Project description:Symmetric homo-oligomers represent a majority of proteins, and determining their structures helps elucidate important biological processes, including ion transport, signal transduction, and transcriptional regulation. In order to account for the noise and sparsity in the distance restraints used in Nuclear Magnetic Resonance (NMR) structure determination of cyclic (C(n)) symmetric homo-oligomers, and the resulting uncertainty in the determined structures, we develop a Bayesian structural inference approach. In contrast to traditional NMR structure determination methods, which identify a small set of low-energy conformations, the inferential approach characterizes the entire posterior distribution of conformations.
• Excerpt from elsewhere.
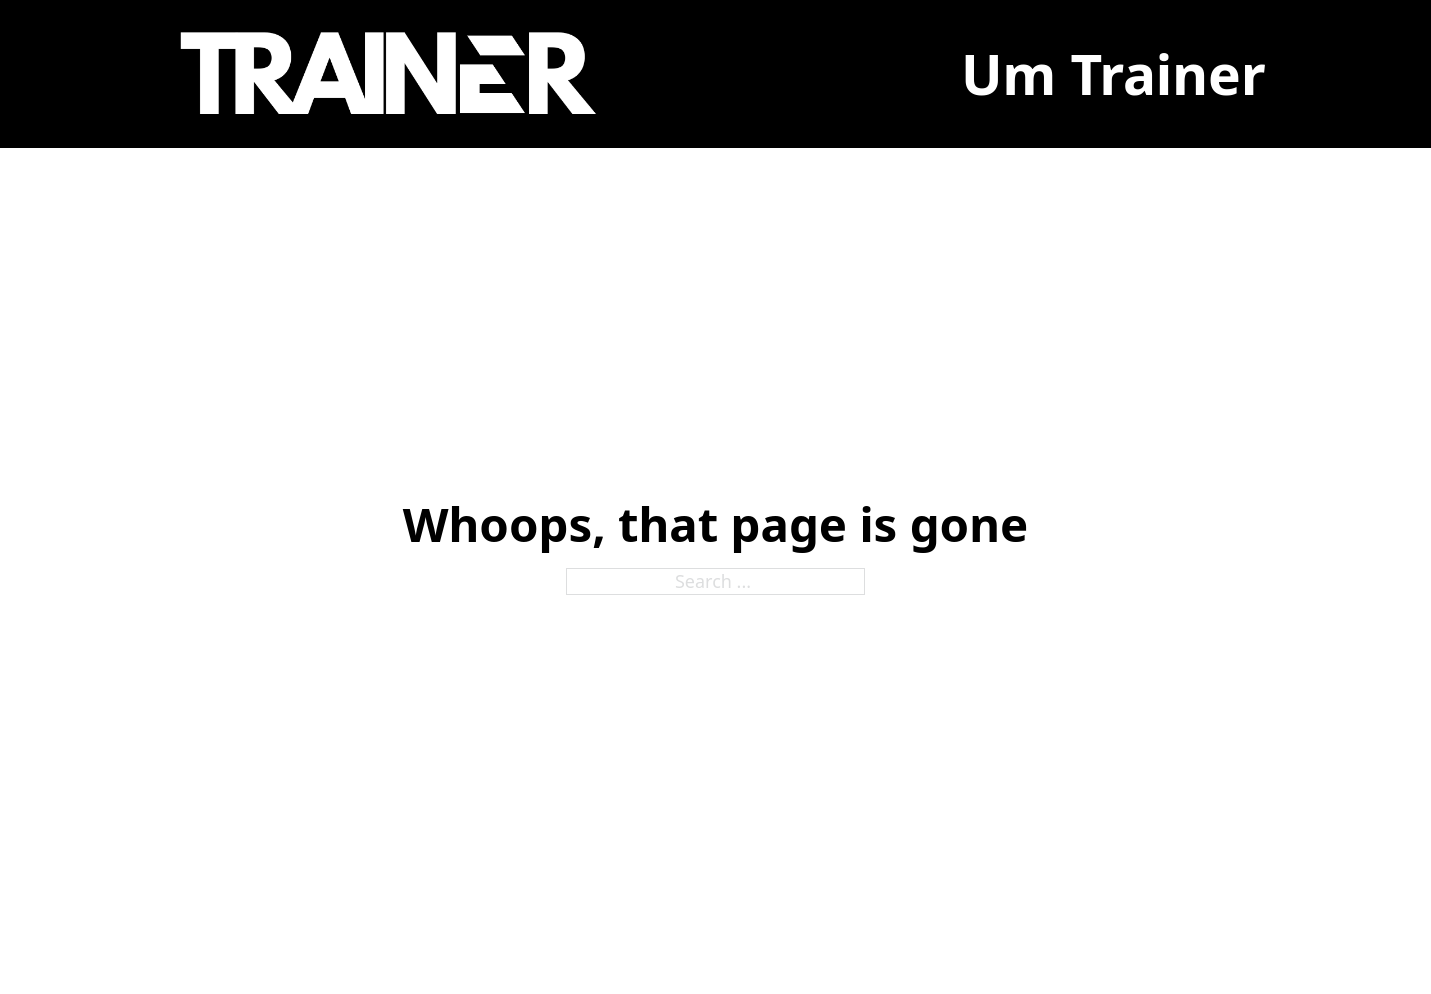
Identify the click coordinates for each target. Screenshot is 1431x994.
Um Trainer (1113, 74)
Unfortunately, traditional stochastic techniques for inference may under-sample the rugged landscape of the posterior, missing important contributions from high-quality individual conformations and not accounting for the possible aggregate effects on inferred quantities from numerous unsampled conformations. However, by exploiting the geometry of symmetric homo-oligomers, we develop an algorithm that provides provable guarantees for the posterior distribution and the inferred mean atomic coordinates. Using experimental restraints for three proteins, we demonstrate that our approach is able to objectively characterize the structural diversity supported by the data. By simulating spurious and missing restraints, we further demonstrate that our approach is robust, degrading smoothly with noise and sparsity.